Records from a data collection
:::
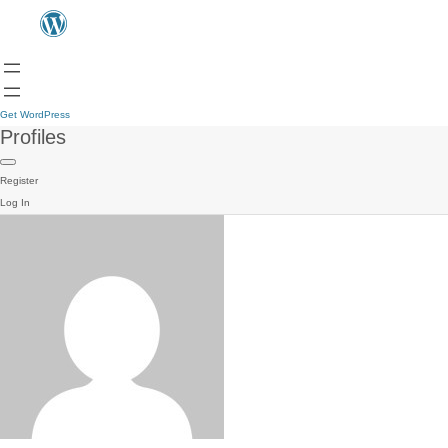
Get WordPress
Profiles
Register
Log In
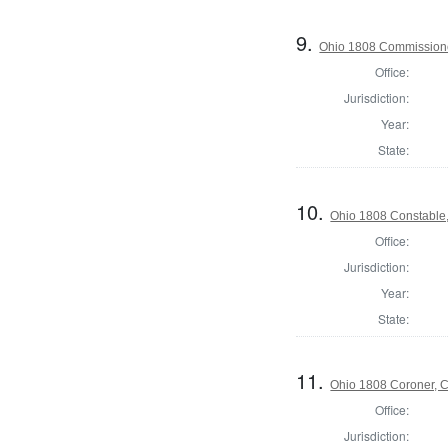
9.
Ohio 1808 Commissione
Office:
Jurisdiction:
Year:
State:
10.
Ohio 1808 Constable
Office:
Jurisdiction:
Year:
State:
11.
Ohio 1808 Coroner, 
Office:
Jurisdiction:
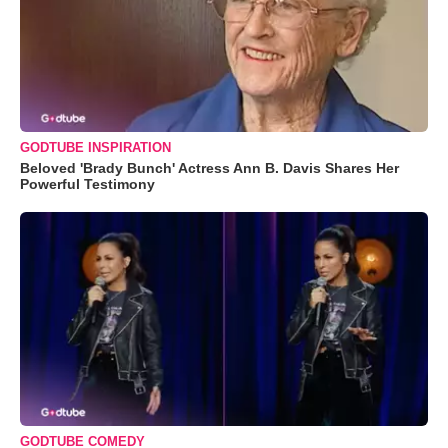
GODTUBE INSPIRATION
Beloved 'Brady Bunch' Actress Ann B. Davis Shares Her
Powerful Testimony
GODTUBE COMEDY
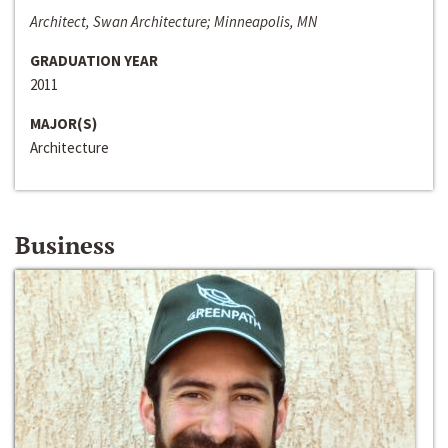
Architect, Swan Architecture; Minneapolis, MN
GRADUATION YEAR
2011
MAJOR(S)
Architecture
Business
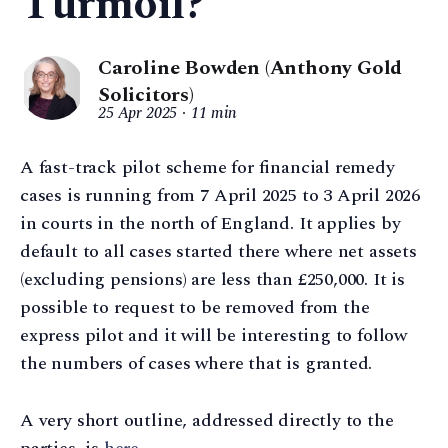
Turmoil?
Caroline Bowden (Anthony Gold
Solicitors)
25 Apr 2025
11 min
A fast-track pilot scheme for financial remedy
cases is running from 7 April 2025 to 3 April 2026
in courts in the north of England. It applies by
default to all cases started there where net assets
(excluding pensions) are less than £250,000. It is
possible to request to be removed from the
express pilot and it will be interesting to follow
the numbers of cases where that is granted.
A very short outline, addressed directly to the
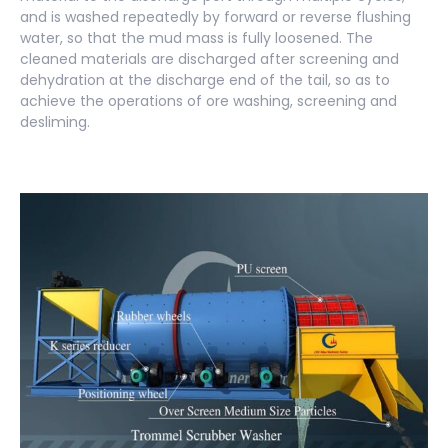
and is washed repeatedly by forward or reverse flushing
water, so that the mud mass is fully loosened. The
cleaned materials are discharged after screening and
dehydration at the discharge end of the tail, so as to
achieve the operations of ore washing, screening and
desliming.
:::
> [WHAT IS BEING ASKED]: For this exercise, transcribe the data exactly but without its pictures.

> [TASK RESPONSE]:
Get WordPress
Profiles
Register
Log In
9.
Ohio 1808 Commissione
Office:
Jurisdiction:
Year:
State:
10.
Ohio 1808 Constable
Office:
Jurisdiction:
Year:
State:
11.
Ohio 1808 Coroner, 
Office:
Jurisdiction:
GODTUBE INSPIRATION
Beloved 'Brady Bunch' Actress Ann B. Davis Shares Her
Powerful Testimony
GODTUBE COMEDY
Architect, Swan Architecture; Minneapolis, MN
GRADUATION YEAR
2011
MAJOR(S)
Architecture
Business
Turmoil?
Caroline Bowden (Anthony Gold
Solicitors)
25 Apr 2025
11 min
A fast-track pilot scheme for financial remedy
cases is running from 7 April 2025 to 3 April 2026
in courts in the north of England. It applies by
default to all cases started there where net assets
(excluding pensions) are less than £250,000. It is
possible to request to be removed from the
express pilot and it will be interesting to follow
the numbers of cases where that is granted.
A very short outline, addressed directly to the
and is washed repeatedly by forward or reverse flushing
water, so that the mud mass is fully loosened. The
cleaned materials are discharged after screening and
dehydration at the discharge end of the tail, so as to
achieve the operations of ore washing, screening and
desliming.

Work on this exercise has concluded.